The MCP server exposes iteration support through enhanced tools:
| Tool | Iteration support |
|---|
send_message | iterationOf parameter to chain messages |
send_review_message | iterationOf parameter to chain review messages |
wait_for_review | Returns completed with response and feedback |
get_iteration_chain | New tool — fetch all iterations for a message |
Agent Loop Pattern
A typical agent implementation handles iterations with a simple loop:
import requests, time
def run_agent(channel, api_key):
session = requests.Session()
session.headers["x-api-key"] = api_key
base = "http://localhost:3001"
iteration_of = None
content = generate_initial_content()
while True:
body = {
"channelId": channel,
"text": content,
"metadata": {"generatedAt": time.time()},
"review": {
"type": "approval",
"payload": {"options": [
{"id": "approve", "label": "Approve"},
{"id": "reject", "label": "Reject"},
]},
},
}
if iteration_of:
body["iterationOf"] = iteration_of
msg = session.post(f"{base}/api/v1/messages", json=body).json()
result = session.get(
f"{base}/api/v1/reviews/{msg['id']}/wait",
params={"channel": channel, "timeout": "120000"},
).json()
# Agent interprets the response — Placet just delivers it
response = result["message"]["review"].get("response", {})

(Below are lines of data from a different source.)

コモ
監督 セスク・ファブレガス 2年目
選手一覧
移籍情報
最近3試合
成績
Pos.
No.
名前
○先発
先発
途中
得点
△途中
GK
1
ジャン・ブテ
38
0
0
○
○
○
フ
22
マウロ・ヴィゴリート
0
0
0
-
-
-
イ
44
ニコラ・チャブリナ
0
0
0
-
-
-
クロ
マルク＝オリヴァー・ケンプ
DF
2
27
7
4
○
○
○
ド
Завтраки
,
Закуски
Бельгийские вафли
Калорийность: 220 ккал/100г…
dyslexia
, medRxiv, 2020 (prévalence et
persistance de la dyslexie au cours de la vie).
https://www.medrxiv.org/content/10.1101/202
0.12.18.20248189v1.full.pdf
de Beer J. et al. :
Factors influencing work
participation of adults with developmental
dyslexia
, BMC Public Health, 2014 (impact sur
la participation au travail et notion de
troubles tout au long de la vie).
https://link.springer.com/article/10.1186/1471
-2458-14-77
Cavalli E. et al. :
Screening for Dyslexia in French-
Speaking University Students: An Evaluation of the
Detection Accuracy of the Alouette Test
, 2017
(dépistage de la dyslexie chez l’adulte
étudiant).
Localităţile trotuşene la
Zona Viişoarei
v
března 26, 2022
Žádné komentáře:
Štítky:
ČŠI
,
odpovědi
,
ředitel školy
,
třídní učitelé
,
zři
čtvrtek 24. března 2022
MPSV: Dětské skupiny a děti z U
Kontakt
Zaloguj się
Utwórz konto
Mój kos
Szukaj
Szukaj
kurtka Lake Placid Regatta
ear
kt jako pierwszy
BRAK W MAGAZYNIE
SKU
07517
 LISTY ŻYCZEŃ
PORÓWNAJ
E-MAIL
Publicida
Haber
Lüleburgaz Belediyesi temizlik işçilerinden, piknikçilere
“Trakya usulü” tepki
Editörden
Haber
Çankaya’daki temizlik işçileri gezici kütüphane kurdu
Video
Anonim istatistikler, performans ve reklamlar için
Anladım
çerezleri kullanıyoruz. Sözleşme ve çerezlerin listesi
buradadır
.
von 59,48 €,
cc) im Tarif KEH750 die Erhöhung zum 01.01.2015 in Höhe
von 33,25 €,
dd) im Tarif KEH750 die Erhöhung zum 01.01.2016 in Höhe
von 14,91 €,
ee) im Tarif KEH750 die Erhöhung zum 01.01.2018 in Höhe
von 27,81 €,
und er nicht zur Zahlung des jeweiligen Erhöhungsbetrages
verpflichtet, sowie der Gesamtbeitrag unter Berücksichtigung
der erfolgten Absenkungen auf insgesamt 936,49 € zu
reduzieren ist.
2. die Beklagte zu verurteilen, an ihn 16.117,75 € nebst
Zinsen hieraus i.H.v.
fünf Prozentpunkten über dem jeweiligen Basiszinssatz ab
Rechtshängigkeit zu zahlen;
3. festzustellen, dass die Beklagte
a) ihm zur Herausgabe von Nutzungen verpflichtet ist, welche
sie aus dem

if response.get("selectedOption") == "reject":
feedback = result["message"]["review"].get("feedback", "")
content = revise_content(content, feedback)
iteration_of = msg["id"]
continue # next iteration
break # approved, expired, or timed out
Using Metadata for Agent Context
The metadata field on messages is a free-form JSON object that the agent controls. Placet stores it unchanged and returns it in all API responses. Use it to track agent-specific context across iterations:
{
"metadata": {
"runId": "run-abc-123",
"model": "gpt-4",
"promptVersion": "v2.1",
"tokensUsed": 1847,
"previousFeedback": ["Add Q2 data", "Fix growth %"]
}
}
Store your agent’s run context in metadata so you can reconstruct state across iterations.
Placet never reads or modifies this field.
n8n / Automation Workflow Pattern
For workflow automation tools like n8n, implement the iteration loop using a Switch node after the wait step:
The key is the loop back from the Switch node to the Send node, passing the previous message ID as iterationOf and incorporating the feedback from the response. The Switch node inspects the response content (e.g. selectedOption) to determine the next step.